Air Shooter - Doesn't deal damage, but blows enemies upwards. If they're near the top you can blow them off the screen and away. But otherwise you can sleekly slip under them as you bounce them up.
Quickerang - Creates a cloud of boomerangs that spin behind you and then forward. Feels like a machine gun, and chews through ammo as fast.
Metal Blades - Ignores I-frames. Tears through enemies in one or two hits but at a reduced ammo capacity. They don't cost enough to make you feel stingy, but expensive enough to make you weight the cost of using them for their diagonal benefit.
Item 2 - Straps a jet to Mega Man's back and pushes him rapidly forward. Allows for massive leaps or dashes under enemys. Perfect for speedrun tech. It's no dog-jetpack granted, but so few things are.

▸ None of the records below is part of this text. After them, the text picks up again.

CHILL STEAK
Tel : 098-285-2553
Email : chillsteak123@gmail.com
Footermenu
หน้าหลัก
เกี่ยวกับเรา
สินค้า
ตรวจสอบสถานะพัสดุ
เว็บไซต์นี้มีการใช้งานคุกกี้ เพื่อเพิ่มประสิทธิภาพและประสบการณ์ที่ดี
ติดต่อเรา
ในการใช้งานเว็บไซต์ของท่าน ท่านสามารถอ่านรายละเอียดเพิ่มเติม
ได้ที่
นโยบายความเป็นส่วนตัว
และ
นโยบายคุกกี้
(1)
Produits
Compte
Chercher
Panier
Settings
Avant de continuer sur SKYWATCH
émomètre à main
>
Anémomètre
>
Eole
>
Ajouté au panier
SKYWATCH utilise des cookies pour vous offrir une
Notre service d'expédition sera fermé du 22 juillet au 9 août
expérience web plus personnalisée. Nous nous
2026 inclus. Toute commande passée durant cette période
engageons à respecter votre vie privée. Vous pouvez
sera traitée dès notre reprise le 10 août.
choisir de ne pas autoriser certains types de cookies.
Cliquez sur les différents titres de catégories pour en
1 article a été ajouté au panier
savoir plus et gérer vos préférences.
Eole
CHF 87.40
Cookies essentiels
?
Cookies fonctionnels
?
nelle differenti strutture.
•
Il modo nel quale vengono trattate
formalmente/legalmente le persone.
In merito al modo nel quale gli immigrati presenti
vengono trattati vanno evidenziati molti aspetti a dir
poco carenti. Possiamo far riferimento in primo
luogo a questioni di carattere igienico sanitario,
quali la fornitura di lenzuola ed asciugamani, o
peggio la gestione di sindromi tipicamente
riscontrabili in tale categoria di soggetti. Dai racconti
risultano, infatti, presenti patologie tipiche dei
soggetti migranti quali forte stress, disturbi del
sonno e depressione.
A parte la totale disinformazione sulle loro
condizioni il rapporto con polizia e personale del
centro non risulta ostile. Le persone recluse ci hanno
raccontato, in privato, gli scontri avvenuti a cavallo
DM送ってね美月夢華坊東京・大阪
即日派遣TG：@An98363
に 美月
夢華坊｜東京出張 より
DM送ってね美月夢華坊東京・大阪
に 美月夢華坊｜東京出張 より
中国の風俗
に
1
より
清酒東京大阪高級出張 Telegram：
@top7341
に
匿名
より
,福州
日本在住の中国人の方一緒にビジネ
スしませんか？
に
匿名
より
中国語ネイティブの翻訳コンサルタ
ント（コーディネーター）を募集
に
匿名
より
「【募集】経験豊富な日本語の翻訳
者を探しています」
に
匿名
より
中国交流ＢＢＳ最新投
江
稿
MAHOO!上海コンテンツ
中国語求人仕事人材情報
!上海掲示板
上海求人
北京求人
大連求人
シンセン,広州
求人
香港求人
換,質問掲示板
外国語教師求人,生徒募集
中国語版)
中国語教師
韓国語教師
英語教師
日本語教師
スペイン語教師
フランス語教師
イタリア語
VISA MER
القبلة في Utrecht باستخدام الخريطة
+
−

The standout moment is the boss refights, strangely enough. From the teleporter room you can hop into battle with Wily right away but Wily Machine 2-Mk-2 will likely tear you to shreds. Each refight, which features harder versions of the robot masters, reduces the amount of projectiles the Wily Machine will throw at you, and make it venerable against that robot master's weapon. A very cool tradeoff of tackling several hard refights versus a singular but very tough boss. It's an approach I could see working well in an official game.
That's 8 more masters scrapped (16 if you count the slightly different refights).